── SOURCE DATA ──

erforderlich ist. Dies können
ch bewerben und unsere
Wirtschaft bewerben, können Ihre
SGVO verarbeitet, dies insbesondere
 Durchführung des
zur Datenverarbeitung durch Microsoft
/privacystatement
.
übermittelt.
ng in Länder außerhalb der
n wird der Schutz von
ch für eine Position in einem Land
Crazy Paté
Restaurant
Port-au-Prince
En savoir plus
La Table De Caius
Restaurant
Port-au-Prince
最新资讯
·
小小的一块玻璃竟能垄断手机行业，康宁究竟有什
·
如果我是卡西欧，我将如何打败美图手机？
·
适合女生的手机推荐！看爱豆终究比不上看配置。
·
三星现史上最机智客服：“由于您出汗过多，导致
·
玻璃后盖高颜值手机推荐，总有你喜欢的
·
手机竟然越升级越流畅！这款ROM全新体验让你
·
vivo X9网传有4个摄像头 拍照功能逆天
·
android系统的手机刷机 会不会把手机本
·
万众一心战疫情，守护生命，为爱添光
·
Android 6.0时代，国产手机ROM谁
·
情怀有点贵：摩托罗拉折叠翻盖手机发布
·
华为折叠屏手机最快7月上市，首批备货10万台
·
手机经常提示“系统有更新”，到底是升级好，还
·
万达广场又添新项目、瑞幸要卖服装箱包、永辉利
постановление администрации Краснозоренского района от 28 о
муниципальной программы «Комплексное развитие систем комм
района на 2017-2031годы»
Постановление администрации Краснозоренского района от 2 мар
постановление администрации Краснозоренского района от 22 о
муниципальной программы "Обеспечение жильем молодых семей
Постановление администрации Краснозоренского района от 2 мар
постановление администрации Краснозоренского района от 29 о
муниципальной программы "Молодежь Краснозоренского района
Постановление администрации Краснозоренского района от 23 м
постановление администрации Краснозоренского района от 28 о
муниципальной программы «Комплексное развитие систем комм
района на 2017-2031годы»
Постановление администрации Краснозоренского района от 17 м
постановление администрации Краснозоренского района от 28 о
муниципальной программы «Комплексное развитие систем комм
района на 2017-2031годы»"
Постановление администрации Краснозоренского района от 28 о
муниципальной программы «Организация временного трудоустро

───
── SOURCE DATA ──

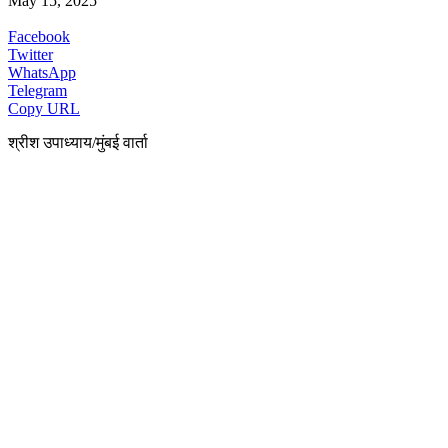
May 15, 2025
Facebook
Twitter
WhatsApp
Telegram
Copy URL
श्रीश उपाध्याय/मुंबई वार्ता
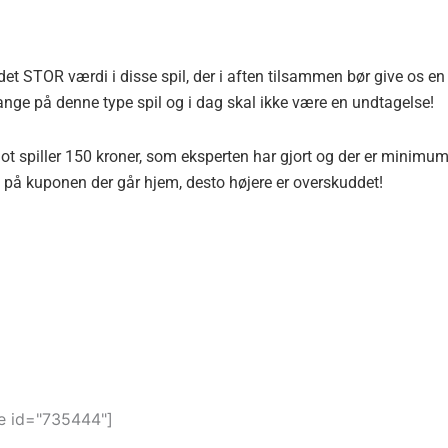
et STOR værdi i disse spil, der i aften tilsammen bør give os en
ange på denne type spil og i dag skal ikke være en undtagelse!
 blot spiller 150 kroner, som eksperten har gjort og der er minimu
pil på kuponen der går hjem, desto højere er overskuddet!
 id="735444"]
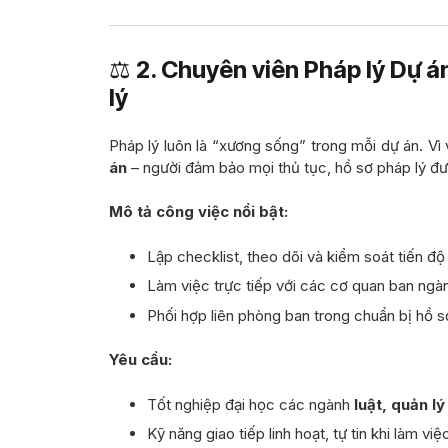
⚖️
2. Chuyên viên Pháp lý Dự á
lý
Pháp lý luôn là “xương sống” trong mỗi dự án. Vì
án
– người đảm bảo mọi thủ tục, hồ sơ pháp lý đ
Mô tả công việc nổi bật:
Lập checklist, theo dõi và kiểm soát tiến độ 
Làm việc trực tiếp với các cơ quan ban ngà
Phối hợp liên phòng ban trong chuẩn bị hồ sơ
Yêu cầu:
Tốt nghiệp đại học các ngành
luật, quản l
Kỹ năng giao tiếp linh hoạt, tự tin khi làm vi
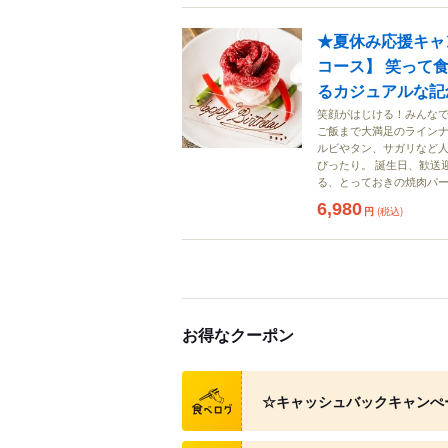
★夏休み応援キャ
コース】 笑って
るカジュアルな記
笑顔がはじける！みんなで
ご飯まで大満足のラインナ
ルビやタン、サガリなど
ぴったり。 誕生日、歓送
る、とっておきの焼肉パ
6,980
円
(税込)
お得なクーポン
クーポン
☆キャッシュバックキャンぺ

───
── SOURCE DATA ──

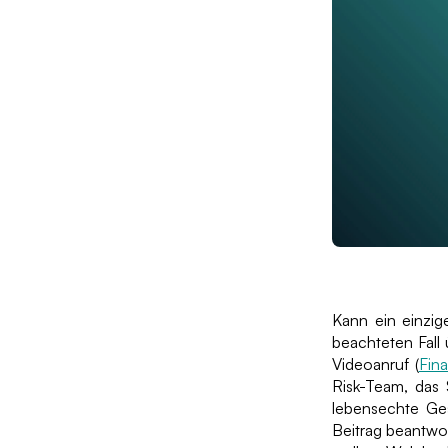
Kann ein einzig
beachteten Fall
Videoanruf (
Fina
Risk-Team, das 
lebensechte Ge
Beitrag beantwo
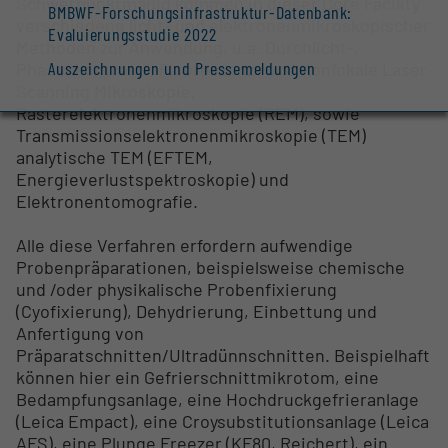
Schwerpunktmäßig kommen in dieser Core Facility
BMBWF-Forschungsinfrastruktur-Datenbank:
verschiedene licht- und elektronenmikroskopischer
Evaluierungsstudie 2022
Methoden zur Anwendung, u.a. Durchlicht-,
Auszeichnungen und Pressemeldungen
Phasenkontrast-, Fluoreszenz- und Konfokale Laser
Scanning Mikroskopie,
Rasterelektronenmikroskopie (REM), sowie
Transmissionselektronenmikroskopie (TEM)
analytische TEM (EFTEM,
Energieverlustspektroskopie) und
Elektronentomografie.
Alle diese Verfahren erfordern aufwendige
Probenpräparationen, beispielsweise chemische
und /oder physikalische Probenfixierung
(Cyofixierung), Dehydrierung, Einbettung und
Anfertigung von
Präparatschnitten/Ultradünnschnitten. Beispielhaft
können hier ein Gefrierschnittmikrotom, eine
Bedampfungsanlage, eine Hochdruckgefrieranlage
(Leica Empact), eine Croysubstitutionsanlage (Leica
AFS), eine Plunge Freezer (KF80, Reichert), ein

───

TO DO
When a line among the entries above contains "bewerben", copy it.

WRITTEN RESPONSE
ch bewerben und unsere
Wirtschaft bewerben, können Ihre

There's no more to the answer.